> [The problem] When you reach the line with "servizi, gestire prenotazioni ed" in the records below, begin transcribing exactly and continue up to and including the line with "この商品について問い合わせる", leaving out every picture.

> [Record extracts]
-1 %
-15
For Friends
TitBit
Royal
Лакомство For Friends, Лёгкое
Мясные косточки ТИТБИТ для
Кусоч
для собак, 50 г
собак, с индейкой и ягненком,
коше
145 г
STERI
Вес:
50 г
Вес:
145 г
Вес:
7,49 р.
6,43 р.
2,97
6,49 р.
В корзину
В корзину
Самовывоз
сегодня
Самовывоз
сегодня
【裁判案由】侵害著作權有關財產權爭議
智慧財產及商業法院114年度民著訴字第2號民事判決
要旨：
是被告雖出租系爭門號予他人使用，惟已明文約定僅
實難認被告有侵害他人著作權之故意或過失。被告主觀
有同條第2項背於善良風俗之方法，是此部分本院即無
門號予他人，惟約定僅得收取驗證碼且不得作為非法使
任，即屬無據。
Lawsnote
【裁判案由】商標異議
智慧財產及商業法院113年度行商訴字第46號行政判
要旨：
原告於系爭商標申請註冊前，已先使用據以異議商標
---
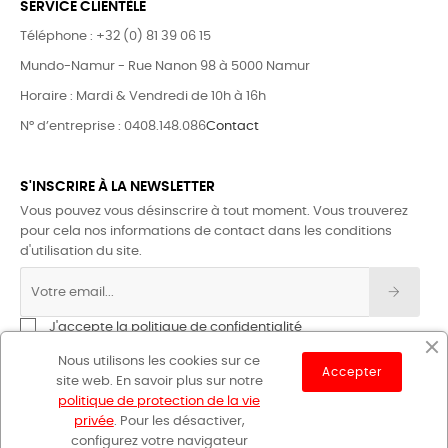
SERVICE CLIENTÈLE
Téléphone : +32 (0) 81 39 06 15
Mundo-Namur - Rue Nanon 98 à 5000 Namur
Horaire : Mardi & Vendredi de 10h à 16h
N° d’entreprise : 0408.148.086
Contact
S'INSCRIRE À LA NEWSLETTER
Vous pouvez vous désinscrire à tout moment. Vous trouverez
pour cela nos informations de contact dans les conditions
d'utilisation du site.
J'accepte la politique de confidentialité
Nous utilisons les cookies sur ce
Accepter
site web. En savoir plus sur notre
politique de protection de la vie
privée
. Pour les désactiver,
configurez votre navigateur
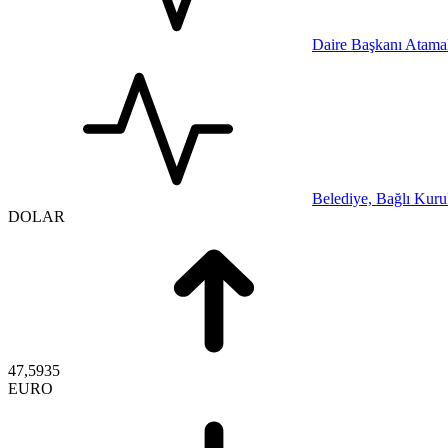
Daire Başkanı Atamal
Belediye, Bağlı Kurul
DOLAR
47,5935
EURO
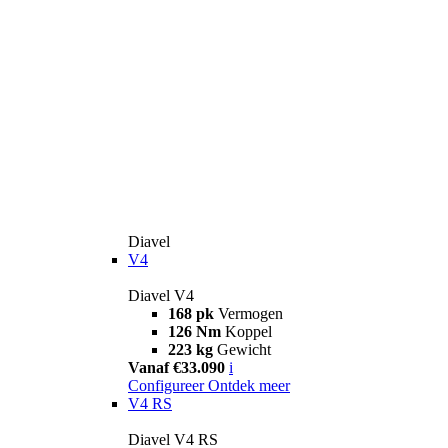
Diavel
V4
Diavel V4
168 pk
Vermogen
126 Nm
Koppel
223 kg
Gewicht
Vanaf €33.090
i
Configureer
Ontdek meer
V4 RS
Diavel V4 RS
...
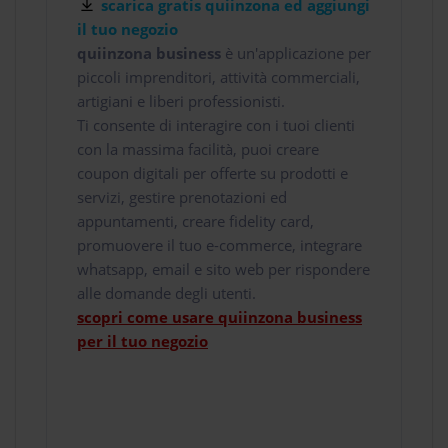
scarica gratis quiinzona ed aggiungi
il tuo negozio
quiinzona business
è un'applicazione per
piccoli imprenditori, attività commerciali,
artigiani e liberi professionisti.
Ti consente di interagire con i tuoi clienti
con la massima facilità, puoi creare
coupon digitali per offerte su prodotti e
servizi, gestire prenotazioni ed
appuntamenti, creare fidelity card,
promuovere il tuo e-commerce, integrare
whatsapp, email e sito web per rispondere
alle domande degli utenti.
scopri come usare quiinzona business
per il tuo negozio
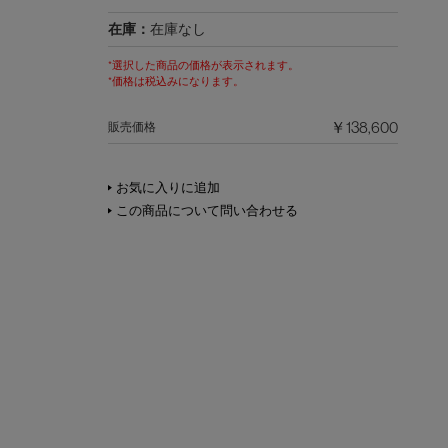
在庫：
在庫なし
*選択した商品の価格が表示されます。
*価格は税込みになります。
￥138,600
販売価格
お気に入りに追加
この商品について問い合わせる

> [Response area]
servizi, gestire prenotazioni ed
appuntamenti, creare fidelity card,
promuovere il tuo e-commerce, integrare
whatsapp, email e sito web per rispondere
alle domande degli utenti.
scopri come usare quiinzona business
per il tuo negozio
在庫：
在庫なし
*選択した商品の価格が表示されます。
*価格は税込みになります。
￥138,600
販売価格
お気に入りに追加
この商品について問い合わせる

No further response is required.